Centre: Right To Vote ≠ Freedom Of Voting | Put UBI At The Heart Of Welfare | Next Phase Of SIR: The Assam Case | The Second Issue | Justice In Food | From Allahabad To NYC: Nehru’s Arc | JNU’s Debate Tradition On Trial
CENTRE RIGHT TO VOTE≠ FREEDOM OF VOTING- Supreme Court is examining a petition challenging Section 53(2) RPA, 1951 and related rules for uncontested elections.
- Petitioners: Vidhi Centre for Legal Policy & Association for Democratic Reforms.
- Issue: Candidates declared elected without a poll, denying voters the NOTA option.
- Centre: Distinguished ‘right to vote’ (statutory) from ‘freedom of voting’ (fundamental under Article 19(1)(a)).
Key Points
- Section 53(2): When candidates = seats, RO declares winners via Form 21/21B; no poll held.
- Petitioners argue this blocks expression via NOTA.
- Centre:
- Right to vote = statutory; freedom of voting arises only during a poll.
- NOTA is not a ‘candidate’ under Section 79(b) RPA.
- EC: Legislative changes needed to treat NOTA as a contesting candidate.
- Data: Only 9 uncontested elections in 20 General Elections (1951–2024
Static Linkages
- Article 19(1)(a) – Right to freedom of speech and expression.
- Section 62, 53, 79 of Representation of the People Act, 1951.
- Forms 21 and 21B of Conduct of Elections Rules, 1961.
- Concept of NOTA introduced via Supreme Court directive (2013) in PUCL vs. Union of India.
- Principles of free and fair elections in the Constitution.
Critical Analysis
- Pros of Section 53(2) / Current Framework:
- Avoids unnecessary elections when outcomes are predetermined.

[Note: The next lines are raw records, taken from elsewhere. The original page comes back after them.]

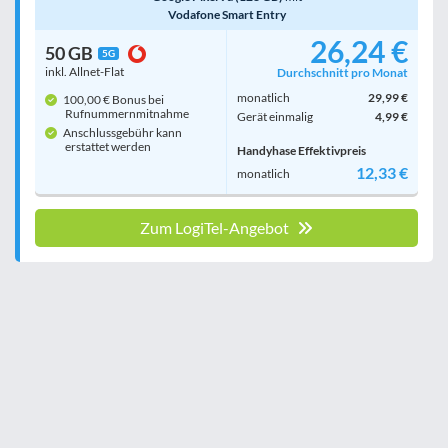
Vodafone Smart Entry
26,24 €
50 GB
5G
inkl. Allnet-Flat
Durchschnitt pro Monat
monatlich
29,99 €
100,00 € Bonus bei
Rufnummern­mitnahme
Gerät einmalig
4,99 €
Anschlussgebühr kann
erstattet werden
Handyhase Effektivpreis
12,33 €
monatlich
Zum LogiTel-Angebot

- Saves administrative costs and resources.
- Ensures elections are conclusive, preventing legal and political uncertainty.
- Cons / Concerns:
- Denies voters the ability to express dissent via NOTA.
- Could undermine freedom of expression and participatory democracy.
- Raises constitutional questions on whether statutory rights can override fundamental rights.
- Limited instances of uncontested elections might still set a precedent affecting voter autonomy.
- Stakeholders:
- Citizens / Voters: Right to express political dissent via NOTA restricted.
- Government & EC: Need for clear statutory vs. constitutional boundaries.
- Judiciary: Balancing administrative efficiency with constitutional freedoms
Way Forward
- Consider legislative amendments to include NOTA as a ‘contestable option’ even in uncontested elections.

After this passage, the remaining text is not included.